Removing PostgreSQL's old_snapshot_threshold

At work we have been using the old_snapshot_threshold setting in PostgreSQL. We discovered that it will be removed in PostgreSQL 17. After looking into why, we decided we should stop using it immediately. I'll talk about what it is and why we were using it, why we decided to disable it now, and what we're doing instead.

What is it and why were we using it

The purpose of this setting is to prevent bloat. We enabled it after an incident where bloat affected database performance.

If there is a transaction holding the database horizon (by relying on an older snapshot), vacuums are not allowed to clean up old rows that the snapshot can see. This means if a transaction continues for a long time it can cause bloat and performance issues. (This depends on your workload).

Protecting against this is especially important if you have standbys with hot_standby_feedback enabled (as we do) as it means that long running transactions on standby servers can cause bloat.

old_snapshot_threshold caps how old a snapshot can be before rows can be vacuumed. With it enabled, Postgres can vacuum rows older than the setting's threshold even if there is a transaction running with a snapshot saying they should stay around. Normally this is not allowed. This effectively puts a cap on bloat.

A transaction running beyond the configured threshold will error if it tries to access vacuumed rows but otherwise can continue. This means a secondary benefit of the setting is enabling longer running transactions that would otherwise be unsafe.

We relied on this setting for protection against bloat, though we do have transactions benefitting from the ability to run for a longer time.

A side benefit of this setting is that it addresses an issue I previously described. Enabling it makes that problem go away because it disables VACUUM's ability to truncate empty pages (see the TRUNCATE option to VACUUM). While we had other measures in place to help with this, old_snapshot_threshold makes the problem impossible.

Why we disabled it now

When we saw it was being removed, we looked into why. There is a thread on the Postgres mailing list discussing issues with it. This message summarizes many of them. Apparently it is dangerously broken and can cause invalid query results.

As a result, we decided we should stop using it. Note we never noticed any issues, but we likely would not have as queries could silently give corrupt results.

What we're doing instead

We still want protection from bloat. How can we achieve that?

In addition to old_snapshot_threshold we have a cronjob that cancels transactions that run beyond a certain time (generally 1 hour). We only run this against primaries currently, so it would leave us vulnerable to standbys holding the horizon due to hot_standby_feedback. One option would be to start running this against standbys.

A consideration is we have a small number of transactions on standbys that take longer than 1 hour. They are able to succeed because they do not need to access old rows.
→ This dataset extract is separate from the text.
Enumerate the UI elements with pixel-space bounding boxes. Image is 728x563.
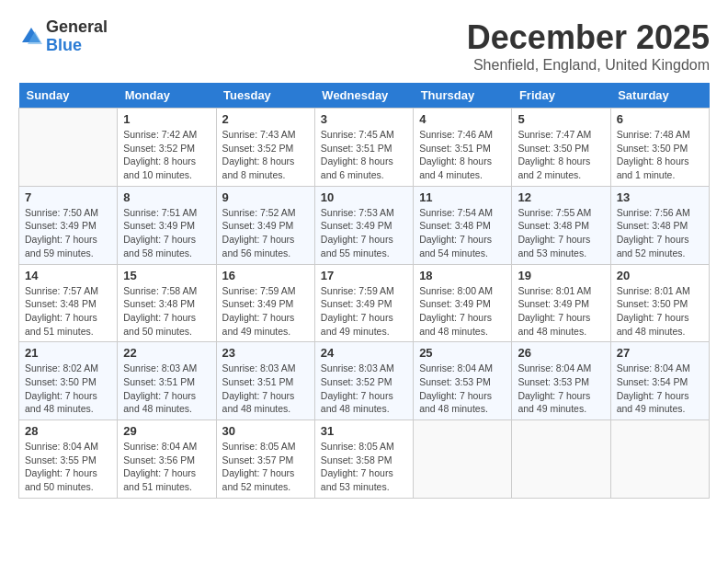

If we enforce a 1 hour limit on standbys these transactions will not be able to complete.

Despite that we decided a 1 hour threshold would be best for our workload. We'll be modifying the longer running transactions so that they can complete in a shorter time.

We're not going to use the cronjob for the limit though.

To enforce this limit we're going to use transaction_timeout when it's available (in Postgres 17). Until then we're setting statement_timeout and idle_in_transaction_session_timeout to 1 hour and 10 minutes respectively. In theory a transaction could remain open longer than 1 hour (for example if a transaction runs two statements that each take 50 minutes), so we will have monitoring for that. However it is not a pattern we typically use, so we don't expect it to occur. transaction_timeout will fully protect us. We won't need statement_timeout then.

These protect us because they cap how long a snapshot can be around. We lose the ability to run transactions longer than an hour but we think this is tolerable. If we need longer transactions, then a standby without hot_standby_feedback is an option.

transaction_timeout is actually more aggressive than required. At the Read Committed isolation level it would be fine for virtual transactions to run beyond 1 hour as long as each individual statement is less than 1 hour. However it is usually the case that it is statement duration that is a problem for us rather than transaction duration.

We haven't forgotten about the VACUUM empty page truncation side benefit either. To deal with that problem we've switched our VACUUMs to disable the TRUNCATE option.

The end

It's unfortunate to see old_snapshot_threshold go away as it seems like it enables useful workloads, but it sounds like there's good reasons for removing it. I think what we've come up with will enable our system to continue operating well without it.